Then, the speech-detection method is applied to locate and define
the speech events. Lastly, the isolated speech elements are
compared against the speech templates or standard speech patterns.
In other words, a start and an end of each speech element are
determined prior to the pattern matching step. Although this
approach is functional when the input speech lacks background noise
or contains relatively minor non-speech elements, speech
recognition based upon the above described explicit endpoint
detection deteriorates with a high level of background noise.
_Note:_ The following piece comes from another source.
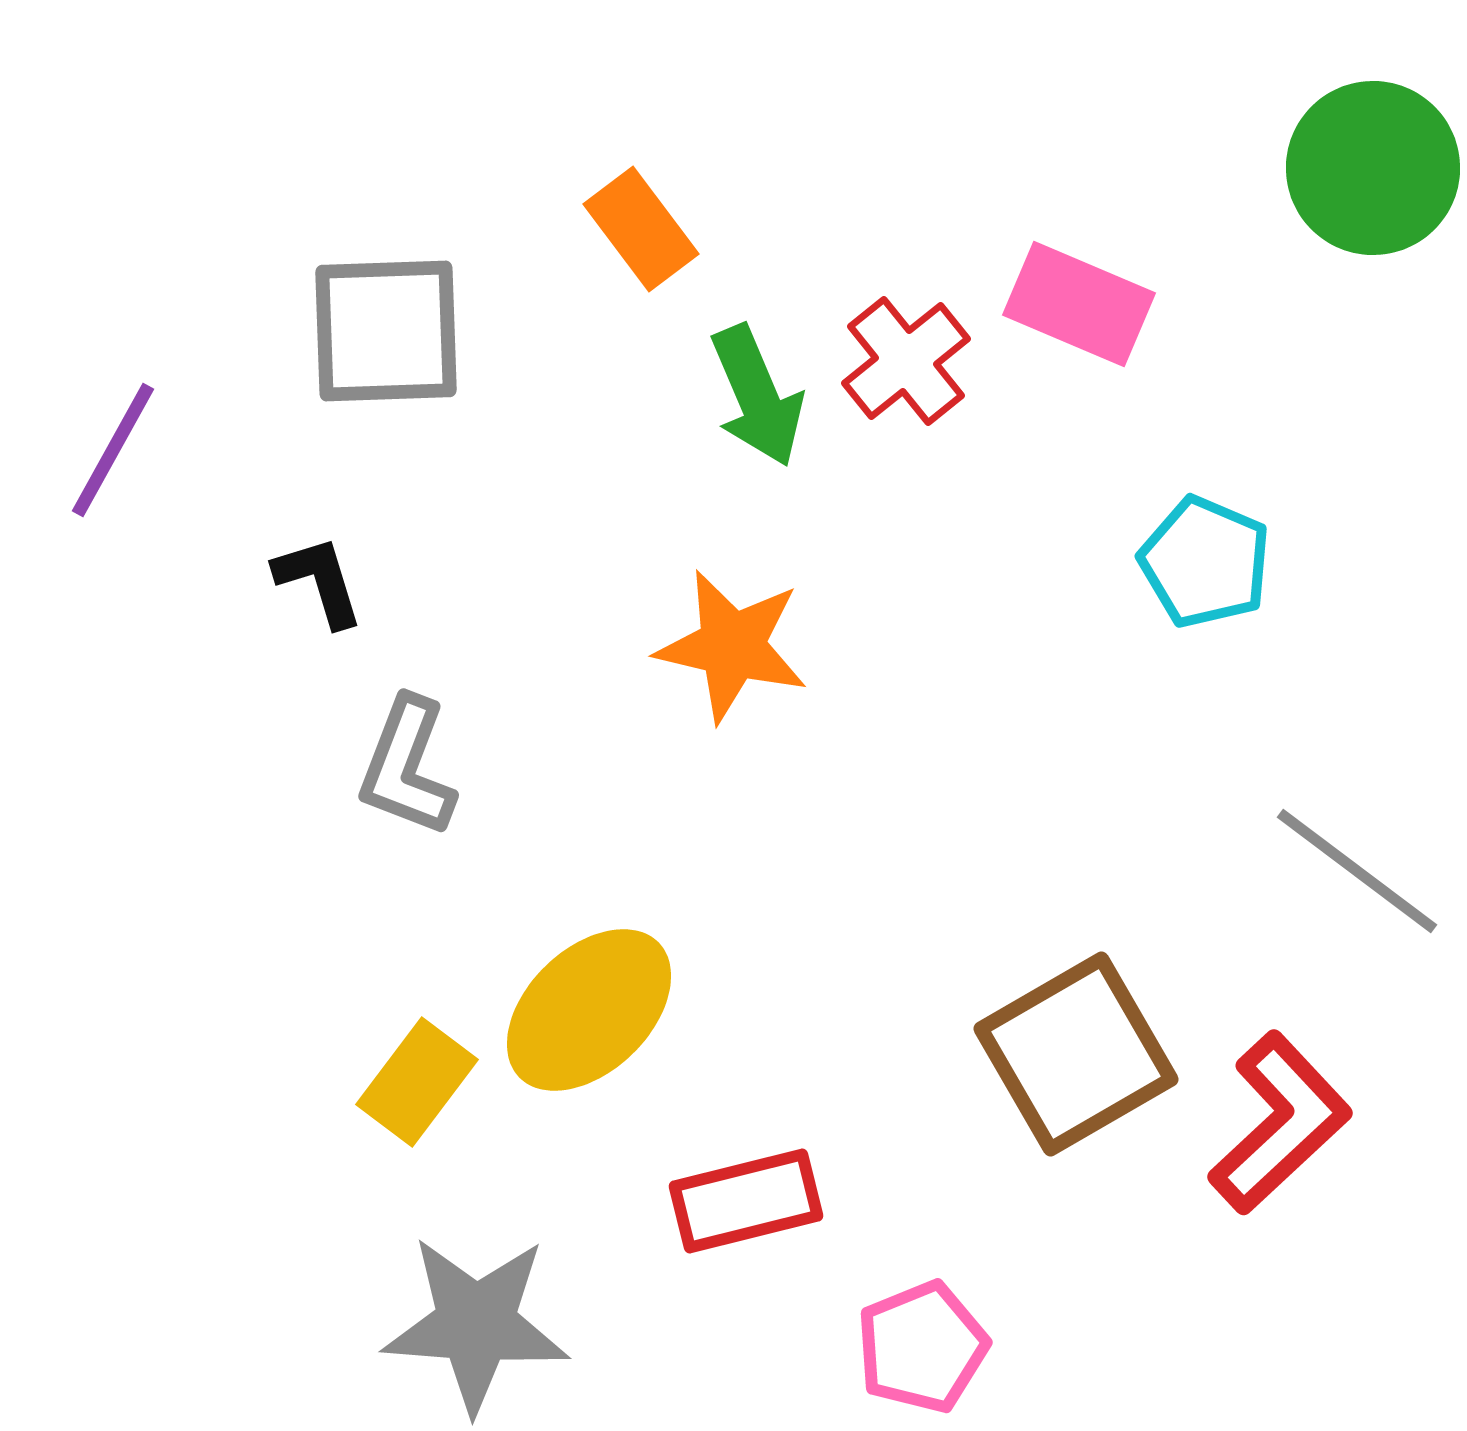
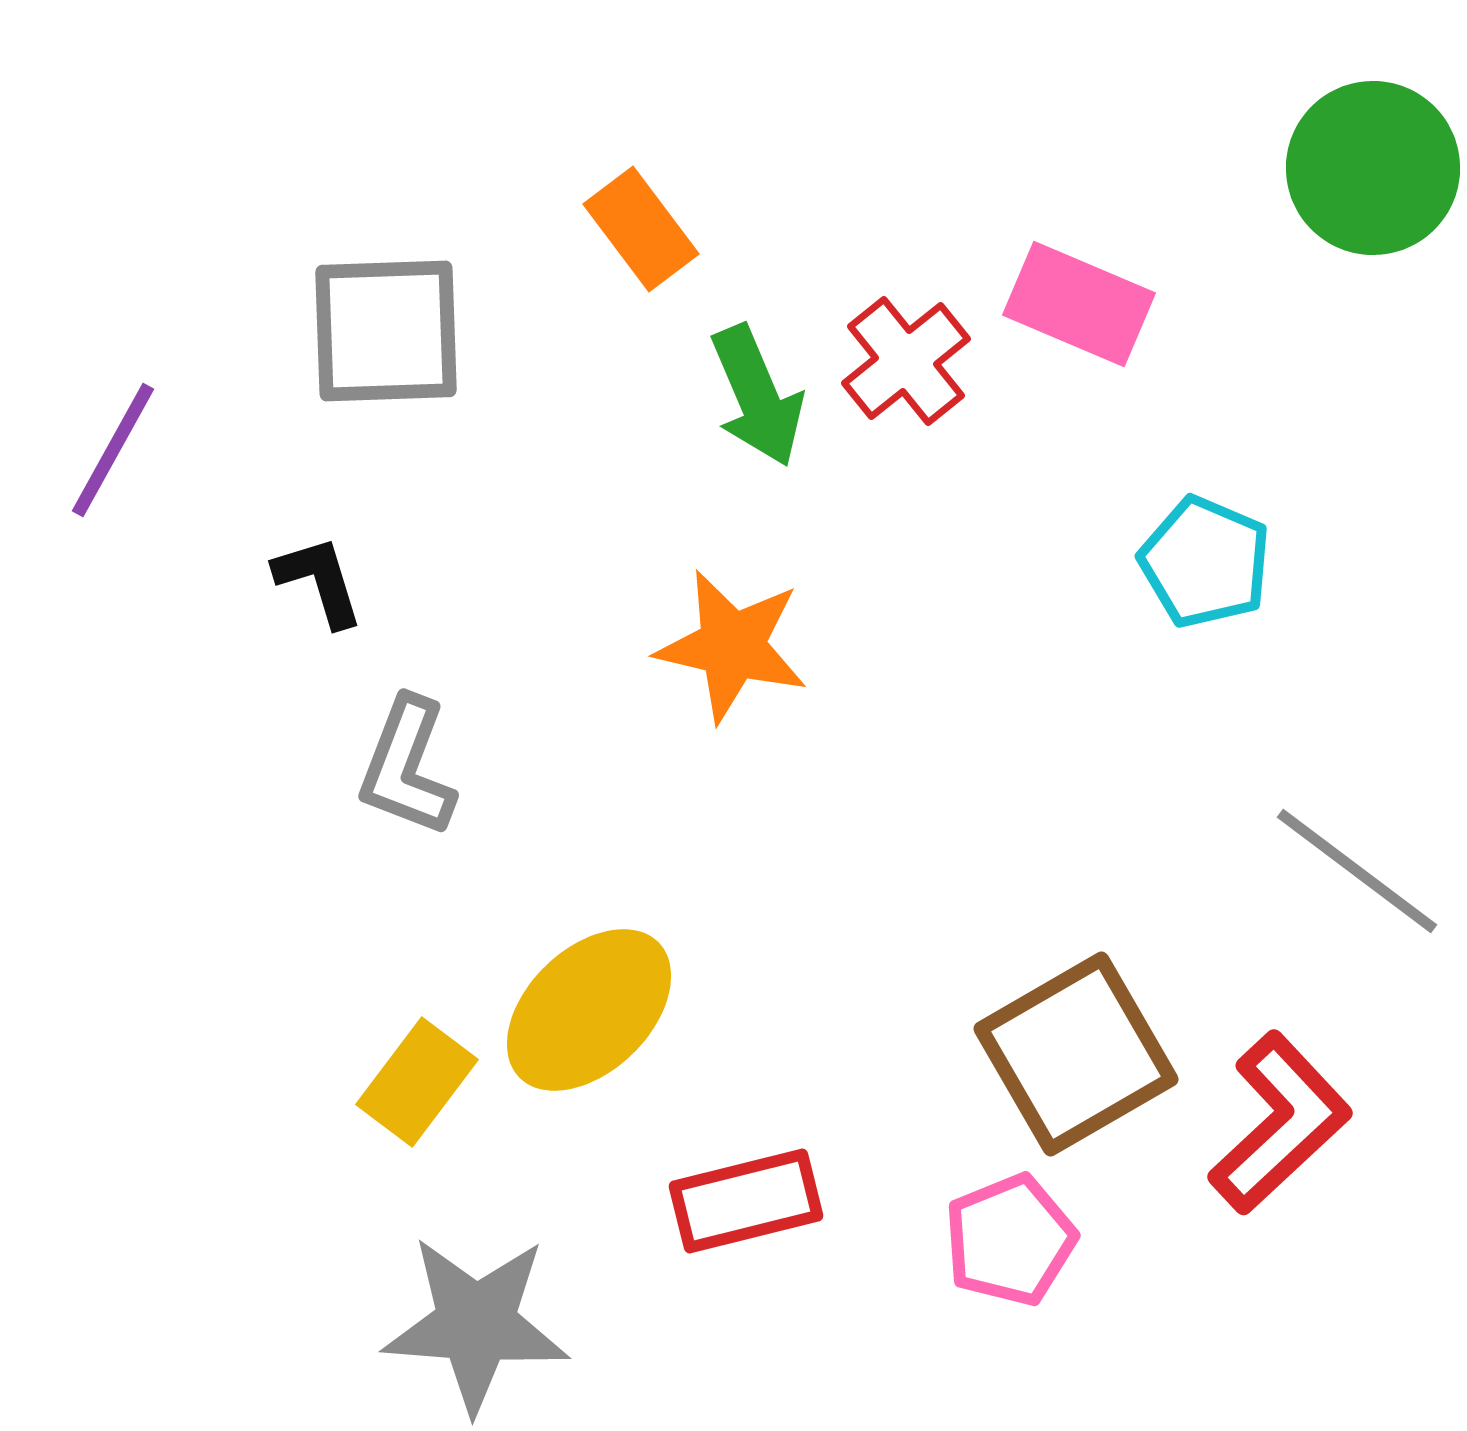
pink pentagon: moved 88 px right, 107 px up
Background noise erroneously causes to define a start or an end of
speech events.
In order to improve the above described problem, another prior art
approach includes a word spotting technique as disclosed in "A
Robust Speech Recognition System Using Word-Spotting With Noise
Immunity Learning," Takebayashi, et al., pgs. 905-908, IEEE, ICASSP
(1991). In general, word spotting generally does not rely upon a
particular pair of speech event boundaries. In other words, in a
pure word spotting approach, all possible beginnings and endings
are implicitly selected and are considered for the pattern-matching
and recognition-decision process. For example, a continuous dynamic
programming matching technique (a DP matching) continuously adjusts
input data in the time domain to enhance matching results, "Digital
Voice Processing," Furui (1995). In the word spotting approach,
although the common background noise problem is substantially
reduced, certain background sound may be confused with certain
speech such as a nasal sound when a characteristic value such as
melcepstrum is used for recognition. Furthermore, since a large
number or all possible endpoint candidates are examined, the amount
of calculation is burdensome and affects a performance level.
In addition to the above described spectral analyses, the energy
level of the input voice data is combined to improve the accuracy.
The energy level appears as power or gain in the speech spectral
representation. The energy information has been incorporated into
every spectral value or every frame as discussed in "Fundamentals
of Speech Recognition," L. Rabiner and B. H. Juang (1993).
Despite the above described use of the energy information, the
accuracy of the speech recognition remains to be desired. The
energy level, however, is not generally an accurate indication
since the energy level as a characteristic value is variable among
individuals and over time. In fact, the incorporation of the energy
information into every frame tends to cause a large degree of error
by cumulating inaccurate energy information. The problem in word
spotting occurs when the energy level of the speech input is
relatively low but when the spectral information of background
resembles speech.
SUMMARY OF THE INVENTION
In order to solve the above described and other problems, according
to a first aspect of the current invention, a method of recognizing
speech, including the steps of: a) inputting input voice data
having a plurality of frames, each of the frames having a
predetermined frame length; b) continuously generating a first
frame signal for each of the frames, the first frame signal being
indicative of a first feature of a corresponding one of the frames;
c) continuously comparing the first frame signal to a predetermined
set of standard signals and generating a similarity signal
indicative of a degree of similarity between the first frame signal
and one of the standard signals; d) cumulating the similarity
signal over a plurality of the frames so as to generate a
cumulative similarity signal; e) generating a second frame signal
indicative of a second feature of a portion of the frames; f)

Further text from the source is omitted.